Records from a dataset
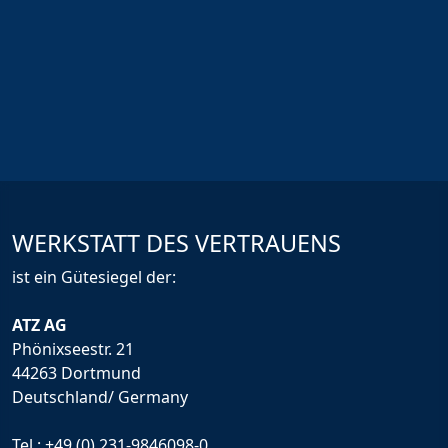
WERKSTATT DES VERTRAUENS
ist ein Gütesiegel der:
ATZ AG
Phönixseestr. 21
44263 Dortmund
Deutschland/ Germany
Tel.:
+49 (0) 231-9846098-0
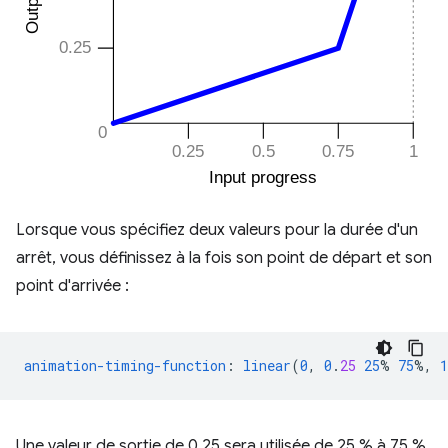
Lorsque vous spécifiez deux valeurs pour la durée d'un
arrêt, vous définissez à la fois son point de départ et son
point d'arrivée :
animation-timing-function
:
linear
(
0
,
0
.
25
25
%
75
%,
1
Une valeur de sortie de 0,25 sera utilisée de 25 % à 75 %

WHAT NEEDS TO BE DONE -
Word for word, restate the records above and drop the pictures.

ANSWER SPACE -
WERKSTATT DES VERTRAUENS
ist ein Gütesiegel der:
ATZ AG
Phönixseestr. 21
44263 Dortmund
Deutschland/ Germany
Tel.:
+49 (0) 231-9846098-0
Lorsque vous spécifiez deux valeurs pour la durée d'un
arrêt, vous définissez à la fois son point de départ et son
point d'arrivée :
animation-timing-function
:
linear
(
0
,
0
.
25
25
%
75
%,
1
Une valeur de sortie de 0,25 sera utilisée de 25 % à 75 %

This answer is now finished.